WHAT NEEDS TO BE DONE: Each line of the records below that holds "Дрифт" should be returned.

BEGIN DATASET RECORDS

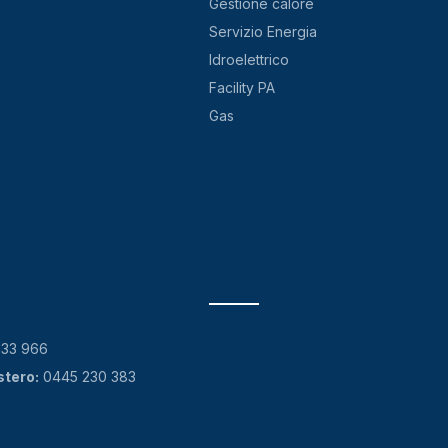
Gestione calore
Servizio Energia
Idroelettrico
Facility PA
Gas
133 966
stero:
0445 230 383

END DATASET RECORDS
BEGIN DATASET RECORDS

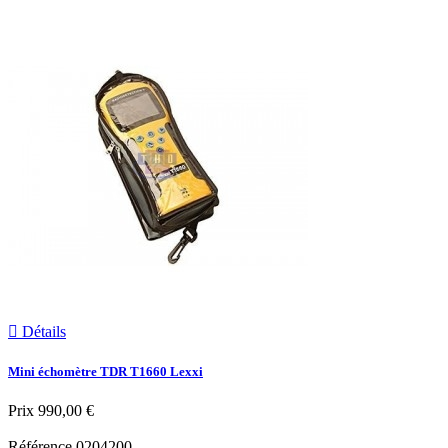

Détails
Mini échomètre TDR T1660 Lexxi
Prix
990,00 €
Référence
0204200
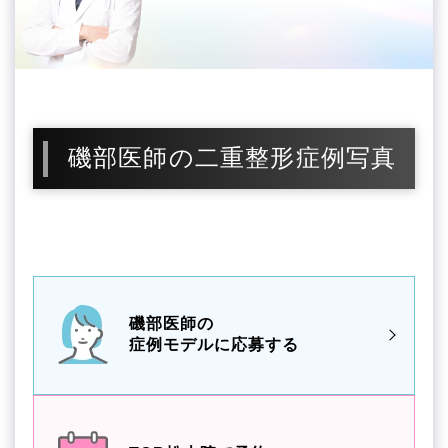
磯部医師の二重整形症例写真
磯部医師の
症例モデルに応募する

END DATASET RECORDS
BEGIN DATASET RECORDS

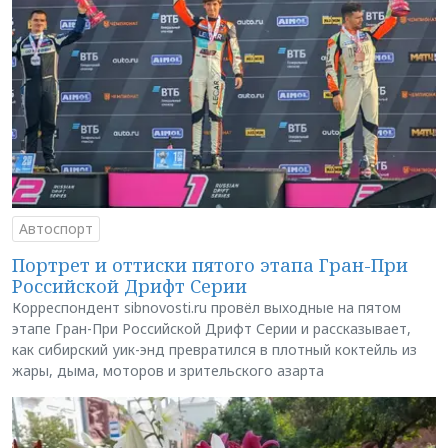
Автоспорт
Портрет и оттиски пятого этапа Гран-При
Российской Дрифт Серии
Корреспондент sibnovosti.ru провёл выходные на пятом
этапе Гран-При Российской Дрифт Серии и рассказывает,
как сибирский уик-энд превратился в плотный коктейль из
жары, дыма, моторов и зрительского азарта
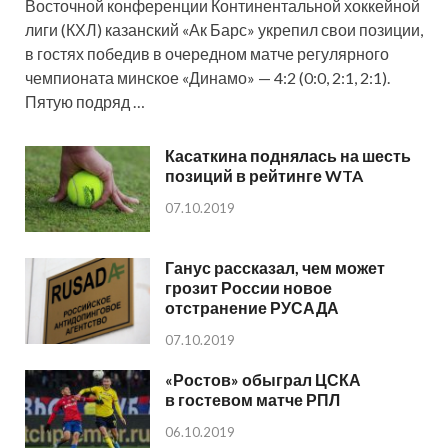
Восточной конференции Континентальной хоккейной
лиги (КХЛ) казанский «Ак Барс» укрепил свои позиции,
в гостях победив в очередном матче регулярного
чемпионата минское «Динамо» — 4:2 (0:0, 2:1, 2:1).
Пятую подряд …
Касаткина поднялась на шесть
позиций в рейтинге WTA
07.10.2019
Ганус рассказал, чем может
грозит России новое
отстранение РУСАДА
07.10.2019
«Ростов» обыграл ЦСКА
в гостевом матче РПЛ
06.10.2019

END DATASET RECORDS

REPLY:
Российской Дрифт Серии
этапе Гран-При Российской Дрифт Серии и рассказывает,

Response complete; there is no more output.